--- TASK OBJECTIVE ---
Copy every record verbatim but exclude the pictures.
::::::::::
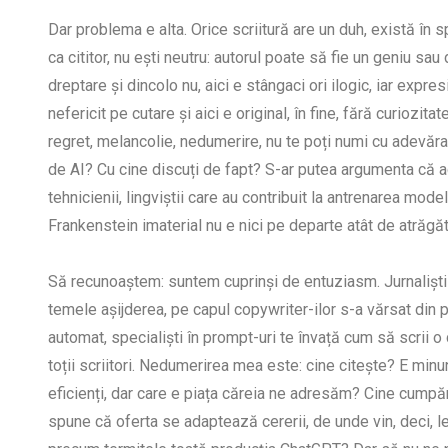
Dar problema e alta. Orice scriitură are un duh, există în sp
ca cititor, nu ești neutru: autorul poate să fie un geniu sau
dreptare și dincolo nu, aici e stângaci ori ilogic, iar expre
nefericit pe cutare și aici e original, în fine, fără curiozitat
regret, melancolie, nedumerire, nu te poți numi cu adevărat 
de AI? Cu cine discuți de fapt? S-ar putea argumenta că acolo
tehnicienii, lingviștii care au contribuit la antrenarea mod
Frankenstein imaterial nu e nici pe departe atât de atr
Să recunoaștem: suntem cuprinși de entuziasm. Jurnaliștii 
temele așijderea, pe capul copywriter-ilor s-a vărsat din 
automat, specialiști în prompt-uri te învață cum să scrii o 
toții scriitori. Nedumerirea mea este: cine citește? E minu
eficienți, dar care e piața căreia ne adresăm? Cine cum
spune că oferta se adaptează cererii, de unde vin, deci, le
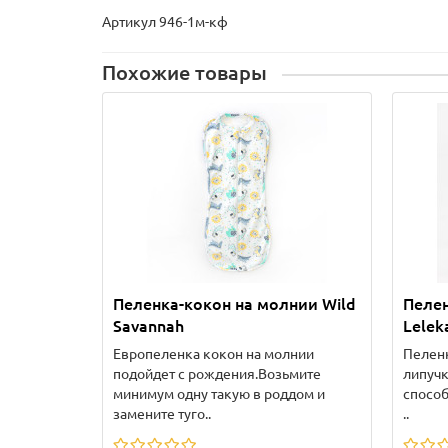
Артикул 946-1м-кф
Похожие товары
Пеленка-кокон на молнии Wild
Пелен
Savannah
Lelek
Европеленка кокон на молнии
Пеленк
подойдет с рождения.Возьмите
липучк
минимум одну такую в роддом и
способ
замените туго..
..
::::::::::
--- RESPONSE ---
Dar problema e alta. Orice scriitură are un duh, există în sp
ca cititor, nu ești neutru: autorul poate să fie un geniu sau
dreptare și dincolo nu, aici e stângaci ori ilogic, iar expre
nefericit pe cutare și aici e original, în fine, fără curiozitat
regret, melancolie, nedumerire, nu te poți numi cu adevărat 
de AI? Cu cine discuți de fapt? S-ar putea argumenta că acolo
tehnicienii, lingviștii care au contribuit la antrenarea mod
Frankenstein imaterial nu e nici pe departe atât de atr
Să recunoaștem: suntem cuprinși de entuziasm. Jurnaliștii 
temele așijderea, pe capul copywriter-ilor s-a vărsat din 
automat, specialiști în prompt-uri te învață cum să scrii o 
toții scriitori. Nedumerirea mea este: cine citește? E minu
eficienți, dar care e piața căreia ne adresăm? Cine cum
spune că oferta se adaptează cererii, de unde vin, deci, le
Артикул 946-1м-кф
Похожие товары
Пеленка-кокон на молнии Wild
Пелен
Savannah
Lelek
Европеленка кокон на молнии
Пеленк
подойдет с рождения.Возьмите
липучк
минимум одну такую в роддом и
способ
замените туго..
..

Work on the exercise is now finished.